# SVD LoRA fine-tuning on robot video clips

Train LoRA adapters for the Stable Video Diffusion (SVD) image-to-video model on random N-frame windows from robot episodes.

## Setup

- Install deps and ensure `checkpoints/svd.safetensors` exists.
- Dataset: directory of episode folders (each with `000000.png`, `000001.png`, ...).

## Usage

```bash
# Single GPU (e.g. GPU 5)
CUDA_VISIBLE_DEVICES=5 python scripts/training/train_svd_lora.py \
  --dataset_root /path/to/parsed_episodes \
  --ckpt checkpoints/svd.safetensors \
  --output_dir outputs/svd_lora_robot \
  --lora_rank 4 --batch_size 1 --steps 2000 --save_every 500

# Multiple GPUs 5–9 (single process uses GPU 5; for DDP you’d need to add support)
CUDA_VISIBLE_DEVICES=5,6,7,8,9 python scripts/training/train_svd_lora.py \
  --dataset_root /data/cameron/keygrip/scratch/parsed_longer_school_slowgrasp_feb10 \
  --output_dir outputs/svd_lora_robot \
  --num_frames 14 --target_num_frames 14 \
  --batch_size 1 --steps 2000
```

## Inference with LoRA

```bash
python scripts/sampling/simple_video_sample.py \
  --input_path /path/to/first_frame.png \
  --lora_path outputs/svd_lora_robot/lora_final.pt
```

## Known issues and status

- **8-frame training**: Can hit a batch shape mismatch (64 vs 8) in a downstream ResBlock; conditioning and VideoTransformerBlock context expansion are fixed for the attention path.
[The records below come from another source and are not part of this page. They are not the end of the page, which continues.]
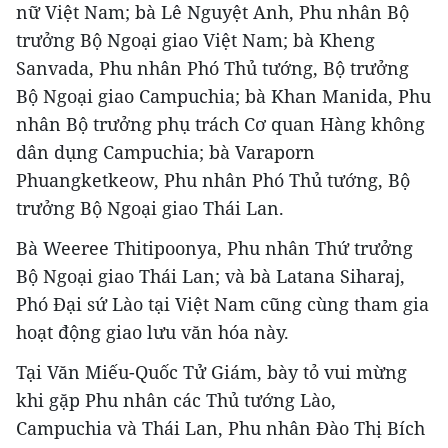
nữ Việt Nam; bà Lê Nguyệt Anh, Phu nhân Bộ
trưởng Bộ Ngoại giao Việt Nam; bà Kheng
Sanvada, Phu nhân Phó Thủ tướng, Bộ trưởng
Bộ Ngoại giao Campuchia; bà Khan Manida, Phu
nhân Bộ trưởng phụ trách Cơ quan Hàng không
dân dụng Campuchia; bà Varaporn
Phuangketkeow, Phu nhân Phó Thủ tướng, Bộ
trưởng Bộ Ngoại giao Thái Lan.
Bà Weeree Thitipoonya, Phu nhân Thứ trưởng
Bộ Ngoại giao Thái Lan; và bà Latana Siharaj,
Phó Đại sứ Lào tại Việt Nam cũng cùng tham gia
hoạt động giao lưu văn hóa này.
Tại Văn Miếu-Quốc Tử Giám, bày tỏ vui mừng
khi gặp Phu nhân các Thủ tướng Lào,
Campuchia và Thái Lan, Phu nhân Đào Thị Bích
Still investigating which layer emits batch 64.
- **14-frame training**: Forward passes the attention path but runs **OOM** on a 48GB GPU (576×1024). Use `--num_frames 14 --target_num_frames 14` only with more VRAM, gradient checkpointing, or lower resolution.
- **Conditioning**: SVD uses different batch/spatial layouts in different blocks. Context is expanded in `VideoTransformerBlock` and in `MemoryEfficientCrossAttention` when batch sizes differ so that training can run for the attention path.

## Outputs

- `outputs/svd_lora_robot/lora_final.pt` – LoRA weights (and `lora_step_*.pt` if `--save_every` is set).
- Load with `--lora_path` in `simple_video_sample.py` (base model is still required via the config’s `ckpt_path`).